Extracted data entries
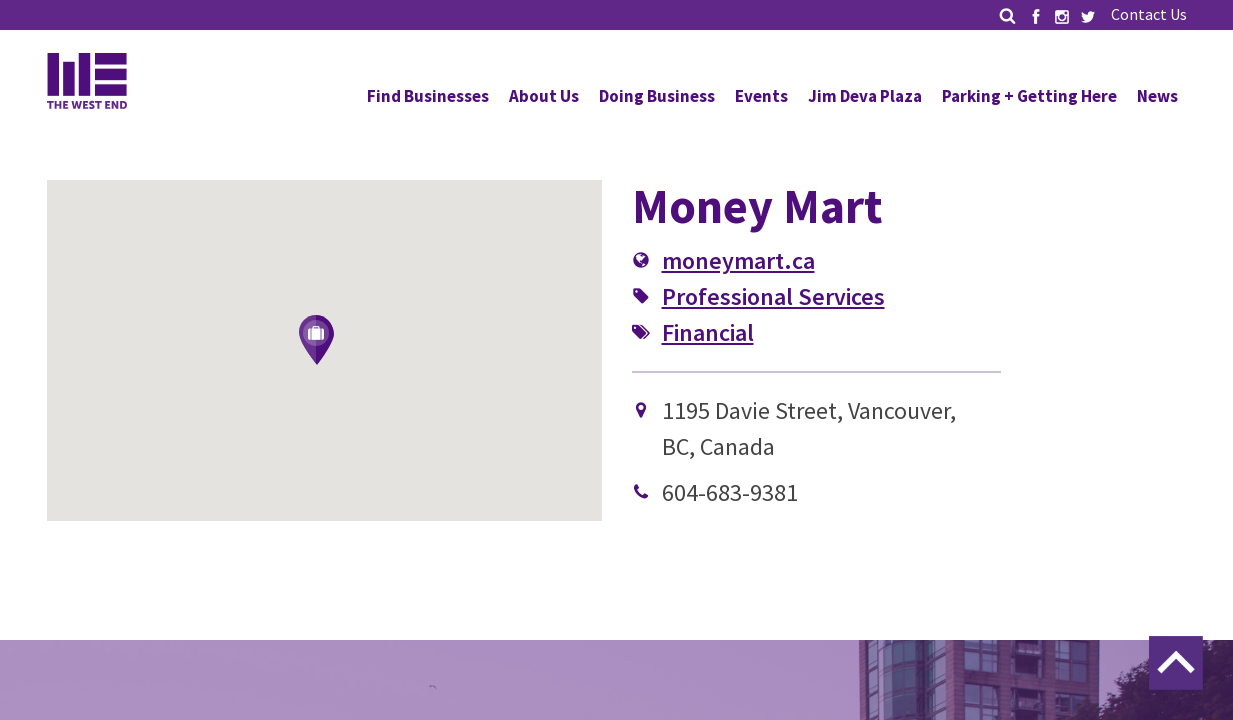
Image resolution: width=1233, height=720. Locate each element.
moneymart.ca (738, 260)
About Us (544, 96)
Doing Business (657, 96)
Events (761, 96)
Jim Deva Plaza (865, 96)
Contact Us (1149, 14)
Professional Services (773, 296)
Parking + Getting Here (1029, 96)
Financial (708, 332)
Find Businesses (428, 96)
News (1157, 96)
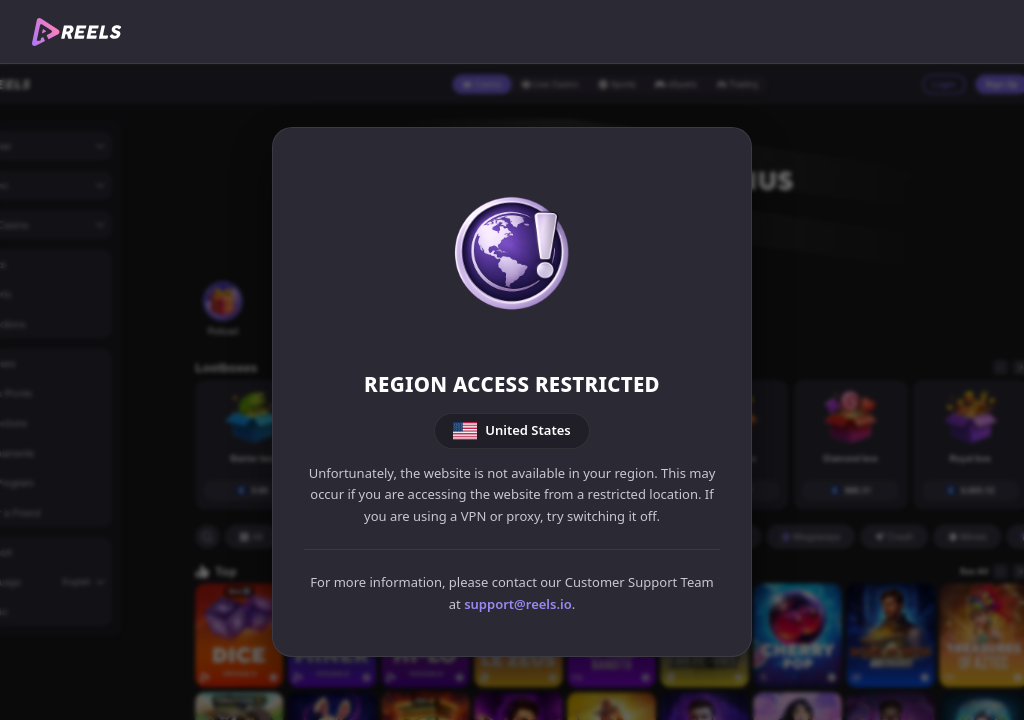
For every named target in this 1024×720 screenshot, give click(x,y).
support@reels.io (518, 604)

YOUR GOAL
All that is wanted is an exact copy of the lines from the line bearing "Financial (708, 332)" through the final line of the entries, including both ends but no pictures.

SOLUTION TO THIS EXERCISE
Financial (708, 332)
Find Businesses (428, 96)
News (1157, 96)
For every named target in this 1024×720 screenshot, give click(x,y).
support@reels.io (518, 604)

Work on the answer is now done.